MacLean has been talking to farmers in the region, and he says that the latest slice of Canada’s dairy market that the government has conceded could be the nail in the coffin for a number of local dairy operators. He knows at least three farmers in the Lennox and Addington County region who plan to close their operations following the trade deal.
“There are farmers that are considering leaving the industry for one reason or another. Age, no one to take over the operation, can’t pay the bills, financial reasons. This is going to give them a reason to leave,” MacLean said.
MacLean said the continued cuts to the Canadian dairy market are undermining the rural economy.

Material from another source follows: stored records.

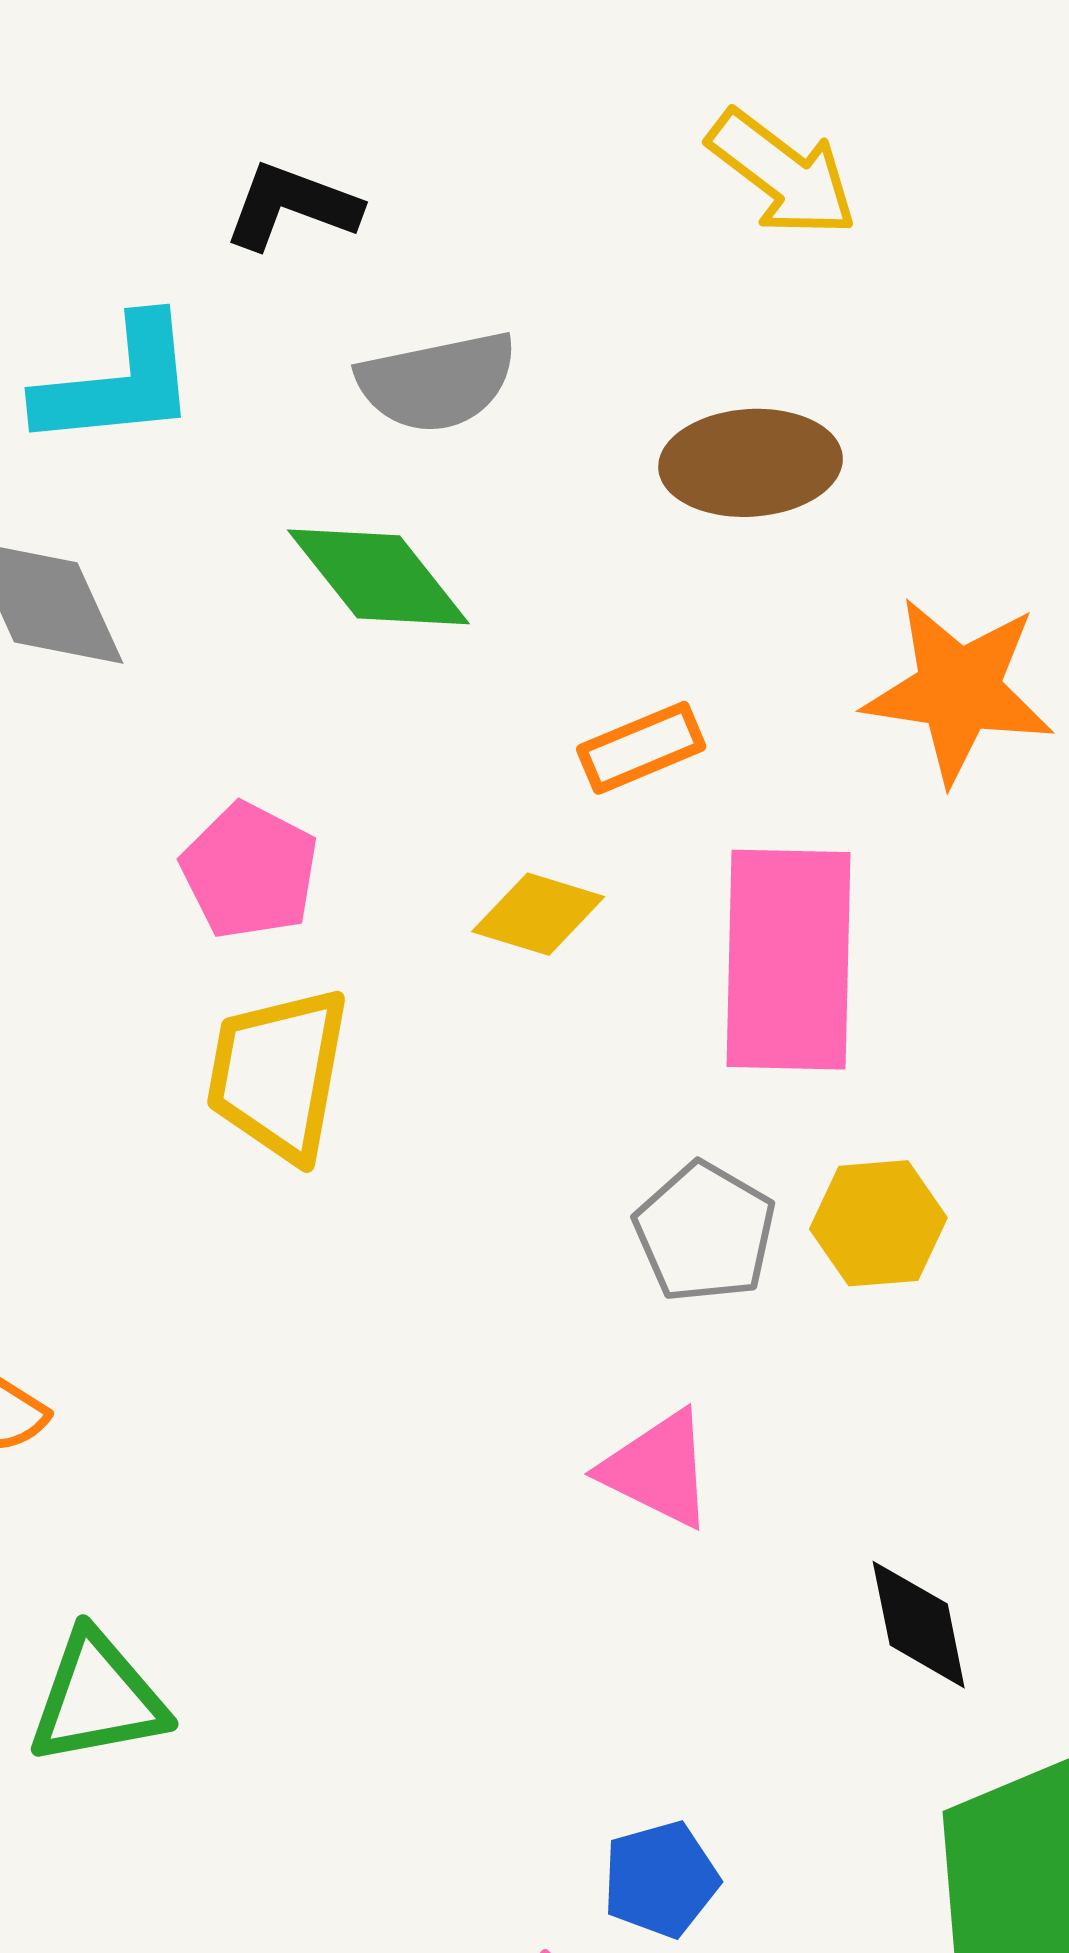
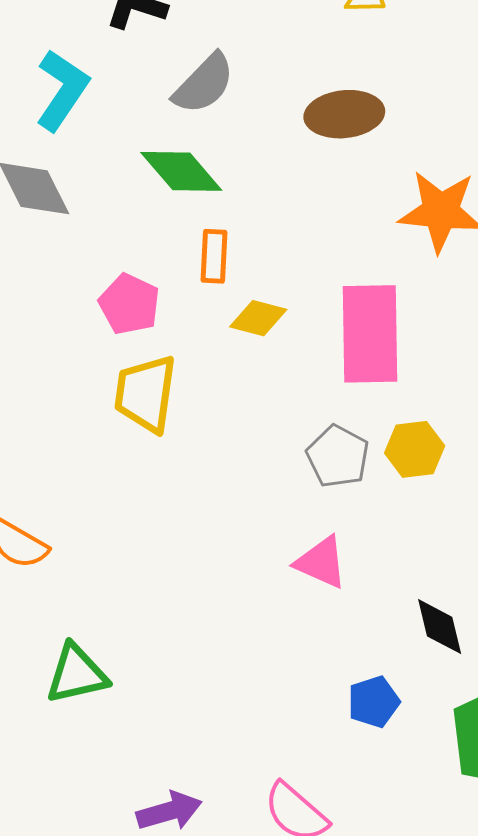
gray semicircle: (437, 382) -> (204, 84), turned -32
cyan L-shape: (118, 383) -> (62, 90), turned -48
orange rectangle: (641, 748) -> (214, 256), moved, turned -62
blue pentagon: (661, 1879) -> (374, 702), moved

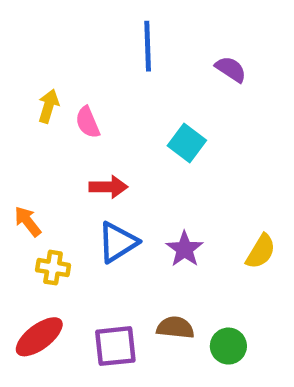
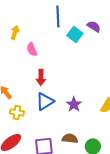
yellow arrow: (48, 106) -> (15, 32), moved
cyan square: (187, 143) -> (75, 34), moved
red arrow: (108, 187) -> (41, 77), turned 91

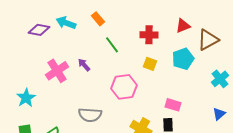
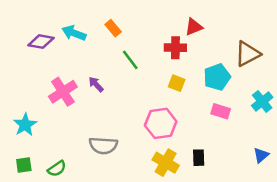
red triangle: (183, 26) -> (194, 27), moved
pink hexagon: (124, 87) -> (161, 123), moved
pink rectangle: (173, 105) -> (221, 111), moved
blue triangle: (219, 114) -> (261, 155), moved

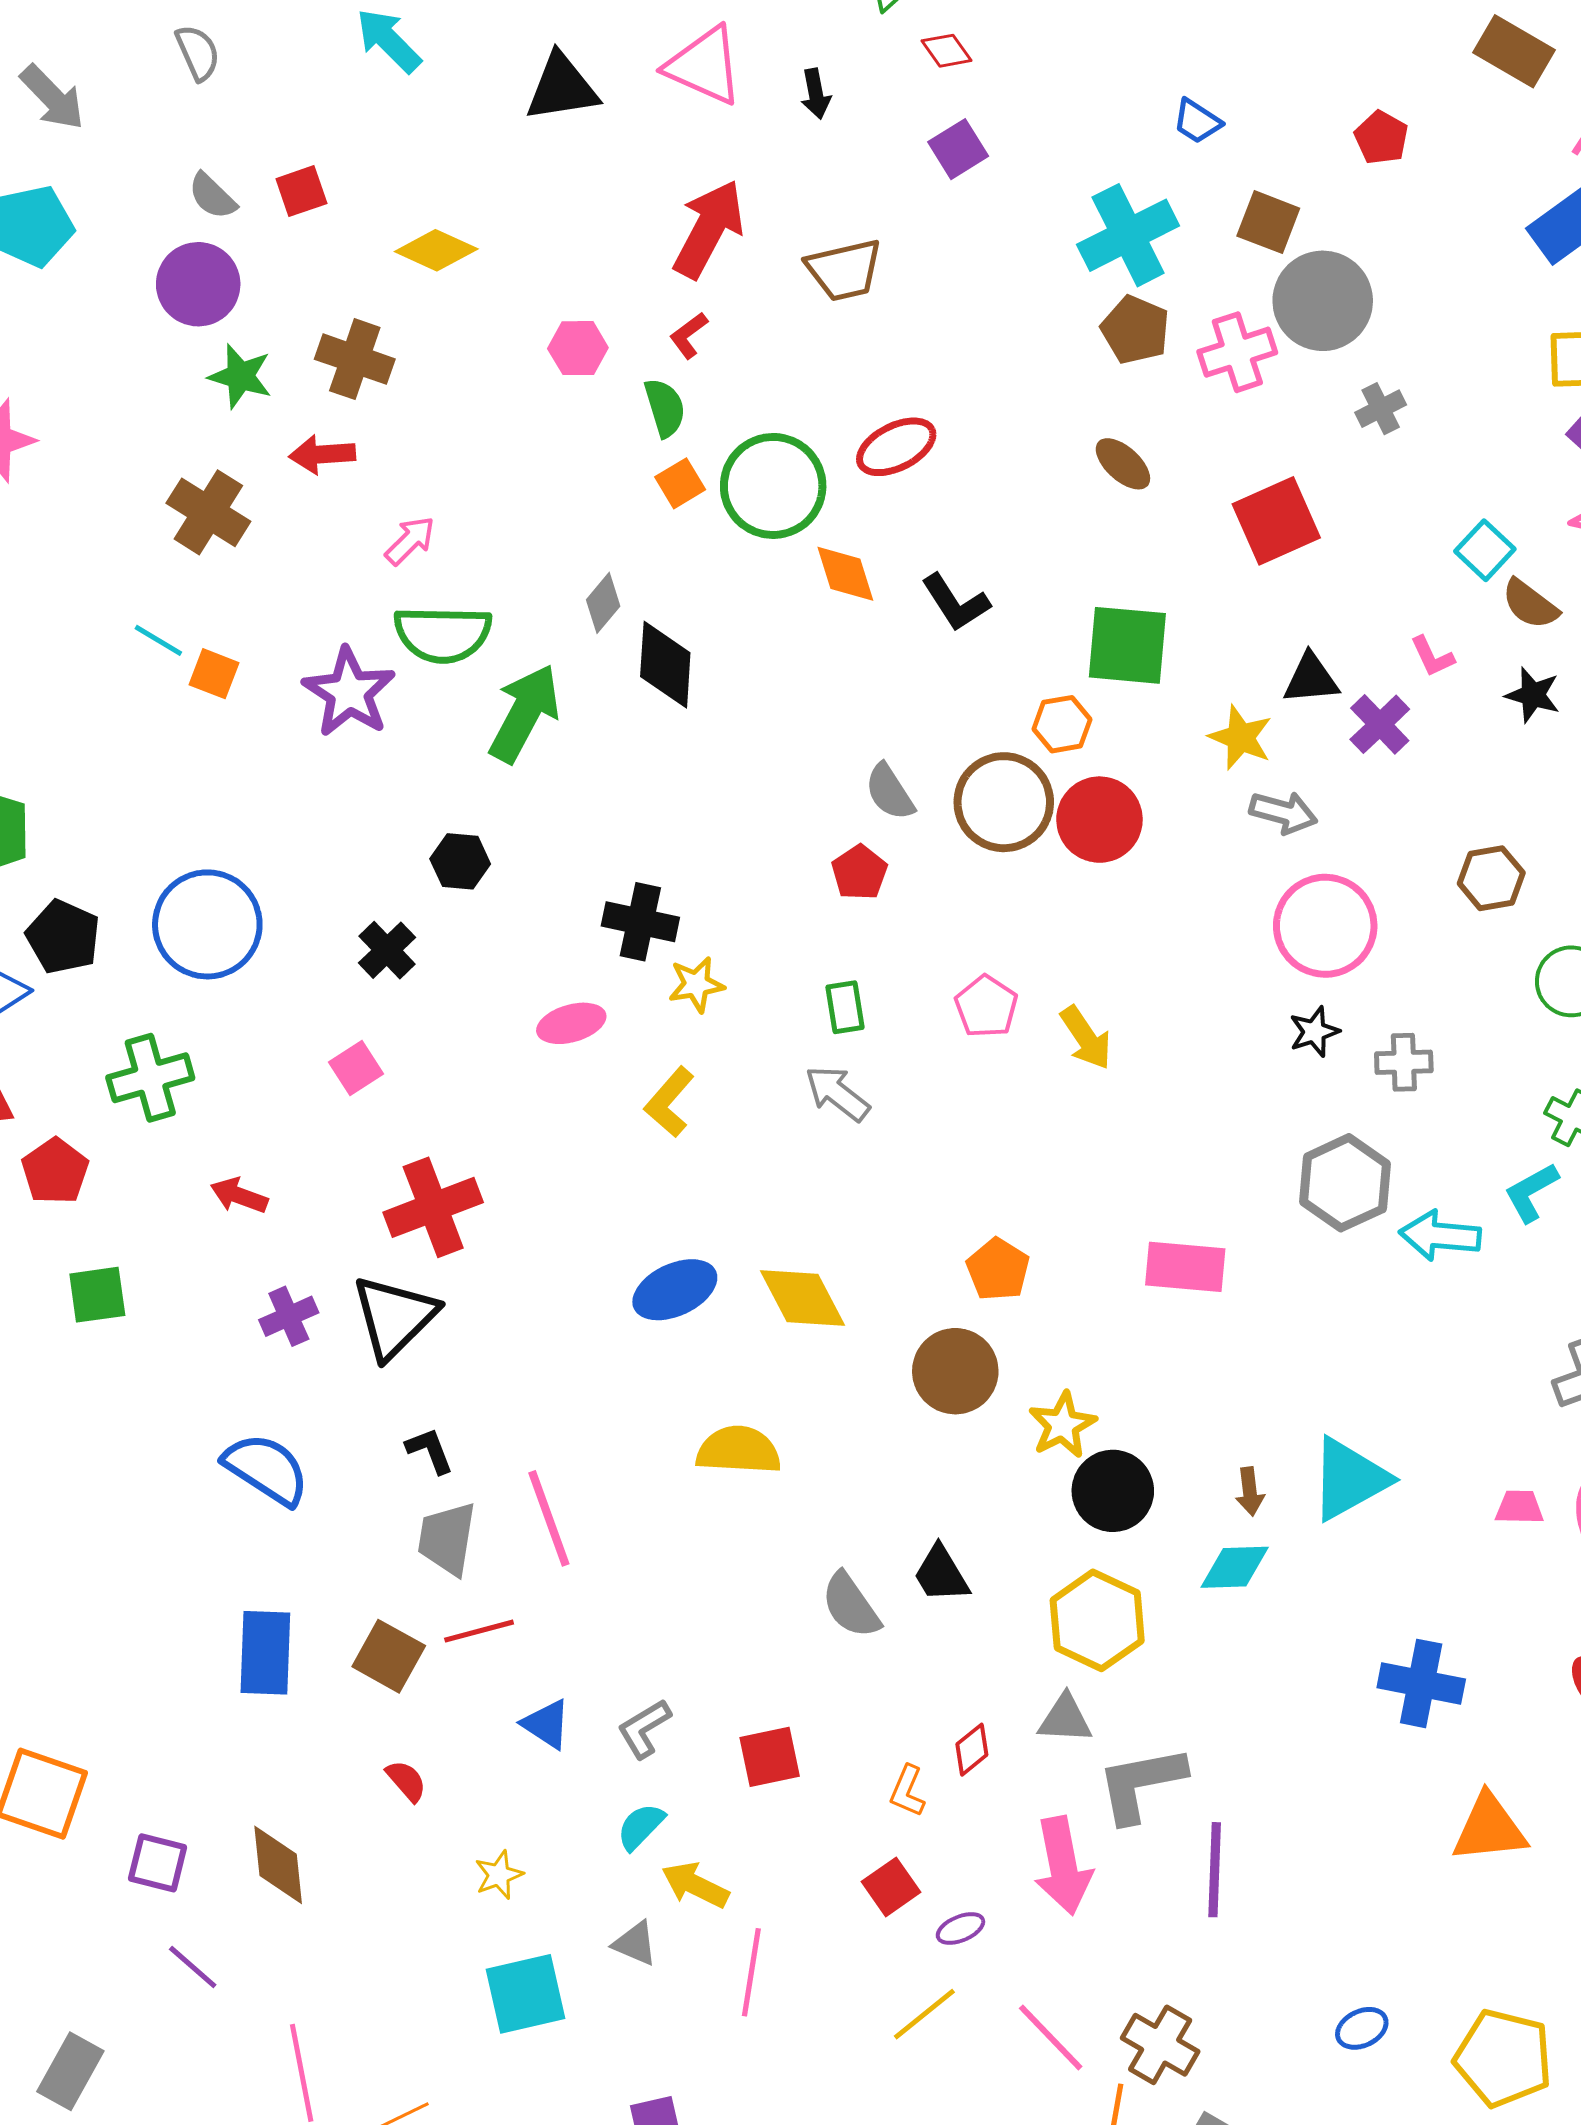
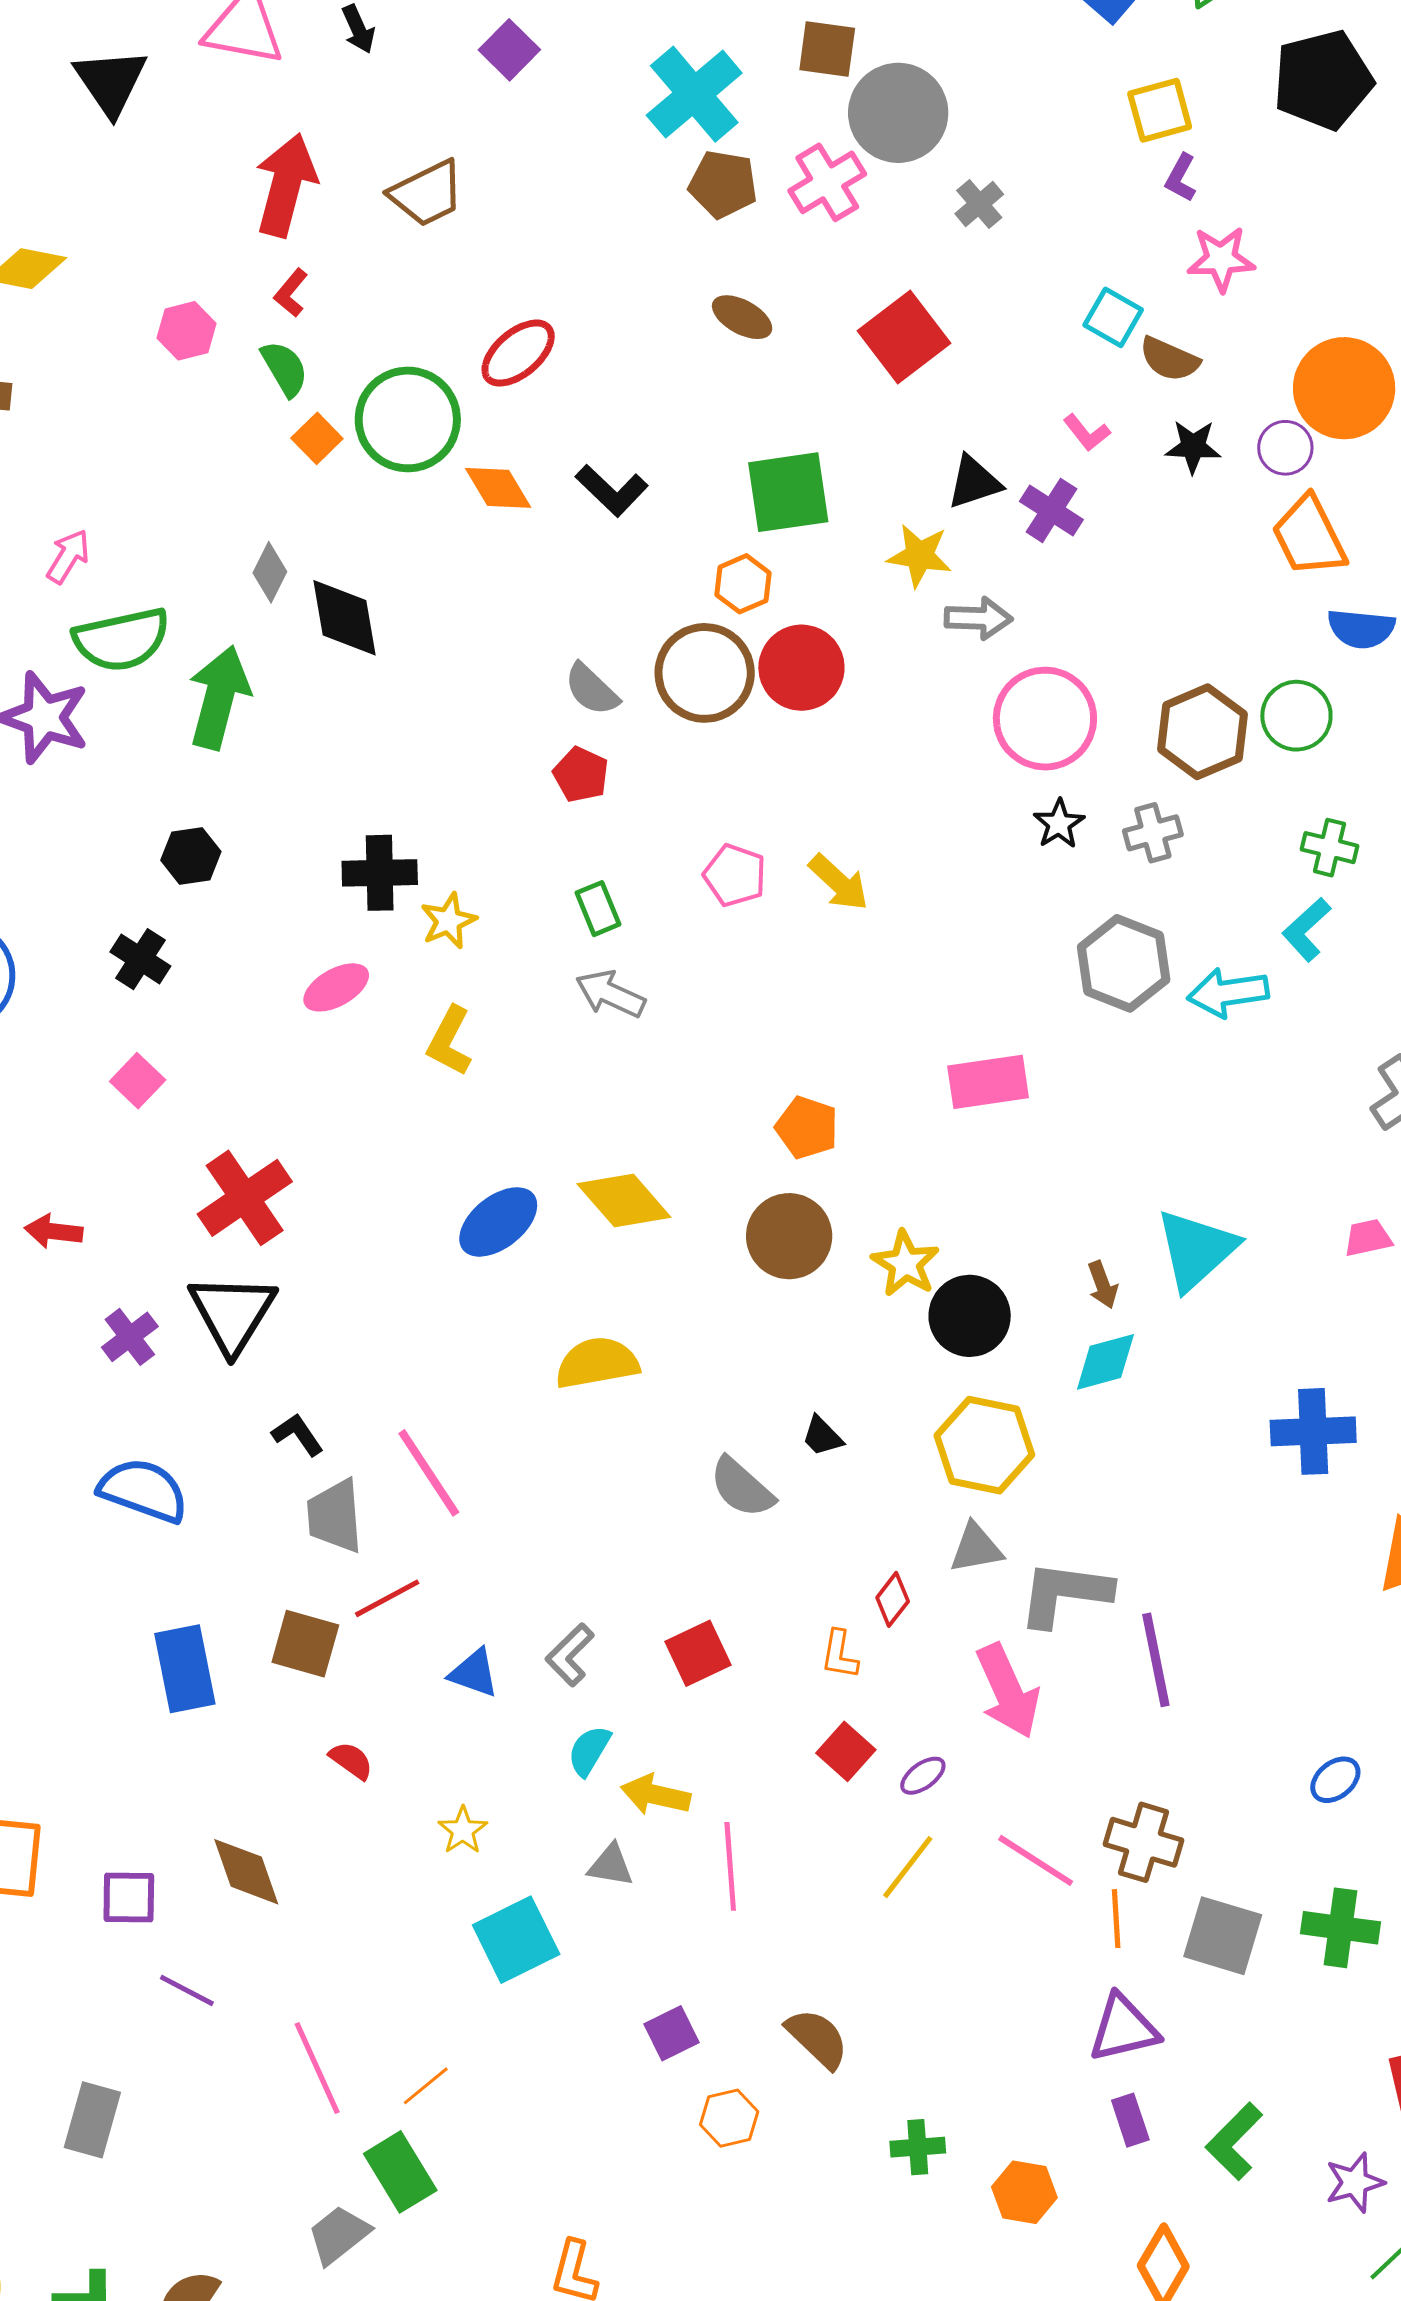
black triangle: (562, 88) -> (111, 82), turned -42
brown hexagon: (1491, 878) -> (1202, 732), moved, size x1.4
black trapezoid: (941, 1574) -> (822, 1436), size x0.7
gray L-shape: (1141, 1784) -> (1065, 1594), turned 32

“There are 240 people or businesses that we’ve paid cheques to in the past 10 years,” he said. “These are real numbers, real dollars being put into our rural economy. Not a single American dollar is going to be paid to those businesses from this deal.”
As for the effects that the new trade agreement will have on dairy businesses, MacLean believes every farm will likely take a hit.
“I’ve lost an employee, so long-term I question whether I will replace that milker,” he said. “In the short term, I will probably be doing more work myself and spending less time with my family. That’s one employee on one farm. You compound that across all the farms in the province and that’s upwards of 3,500 to 4,000 jobs.”
MacLean hopes Canada will not follow down the path that the U.S. has travelled with the undermining and all-too-often demise of the small-town dairy producer. He cites small towns that have lost their family dairies in upstate New York as an example, describing those communities as “ghost towns” now.
“That’s what’s going to happen to our dairy industry in Canada if they keep allowing this to happen,” he said. “The small farmers are going to get out, the big farmers are going to get bigger. I don’t think it’s a road we want to go down.”